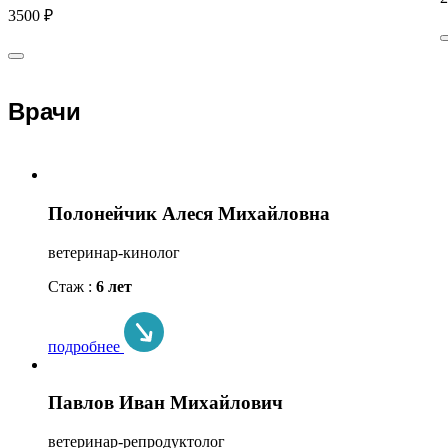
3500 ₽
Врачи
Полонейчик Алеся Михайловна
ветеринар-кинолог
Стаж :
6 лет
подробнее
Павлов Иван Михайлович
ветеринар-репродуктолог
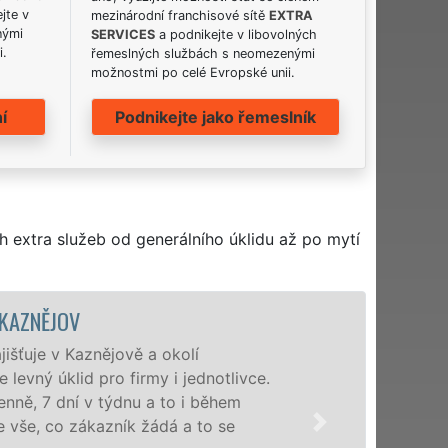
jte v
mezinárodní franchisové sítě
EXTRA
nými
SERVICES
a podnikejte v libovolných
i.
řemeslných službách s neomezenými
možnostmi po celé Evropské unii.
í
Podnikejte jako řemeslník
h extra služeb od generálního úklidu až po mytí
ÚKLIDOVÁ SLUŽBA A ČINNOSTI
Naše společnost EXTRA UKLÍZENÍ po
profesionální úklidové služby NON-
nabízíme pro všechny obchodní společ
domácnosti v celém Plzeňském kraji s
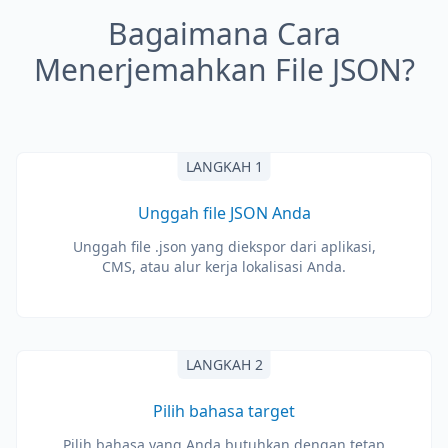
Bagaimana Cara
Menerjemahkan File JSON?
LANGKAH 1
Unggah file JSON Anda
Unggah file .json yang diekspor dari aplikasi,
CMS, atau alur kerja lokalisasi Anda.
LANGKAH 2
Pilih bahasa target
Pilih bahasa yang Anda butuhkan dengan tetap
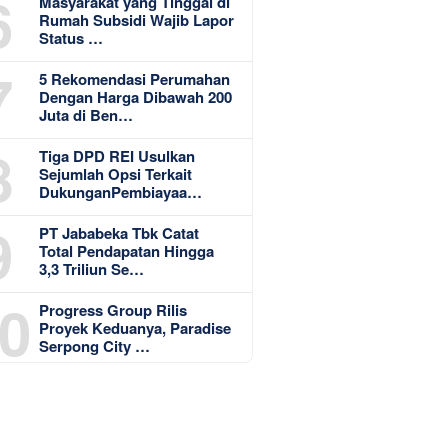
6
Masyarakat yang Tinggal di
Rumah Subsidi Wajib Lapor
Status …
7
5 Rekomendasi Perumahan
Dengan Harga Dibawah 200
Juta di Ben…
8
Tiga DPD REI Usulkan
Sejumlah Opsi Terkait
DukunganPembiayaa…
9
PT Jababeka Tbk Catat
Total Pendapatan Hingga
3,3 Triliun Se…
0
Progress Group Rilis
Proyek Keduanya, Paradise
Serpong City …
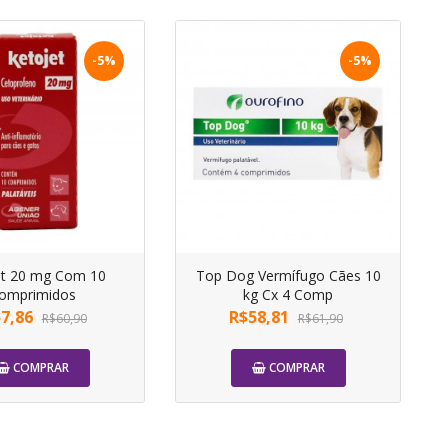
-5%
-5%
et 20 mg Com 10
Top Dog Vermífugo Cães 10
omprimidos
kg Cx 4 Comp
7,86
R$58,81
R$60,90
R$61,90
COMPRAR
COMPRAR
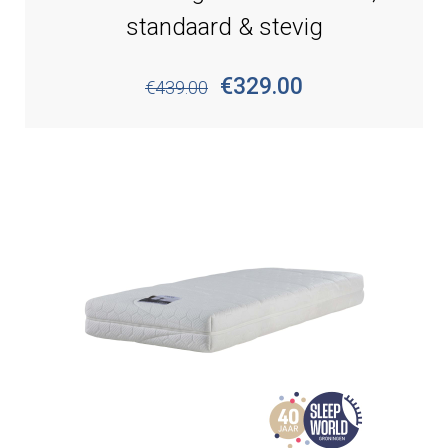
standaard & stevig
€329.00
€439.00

────────────────────────────────────────

● Exercise objective:
Omit all pictures, and repeat exactly the lines from the line containing "Serpong City …" through the end of the data.

● Your solution:
Serpong City …
-5%
-5%
et 20 mg Com 10
Top Dog Vermífugo Cães 10
omprimidos
kg Cx 4 Comp
7,86
R$58,81
R$60,90
R$61,90
COMPRAR
COMPRAR
standaard & stevig
€329.00
€439.00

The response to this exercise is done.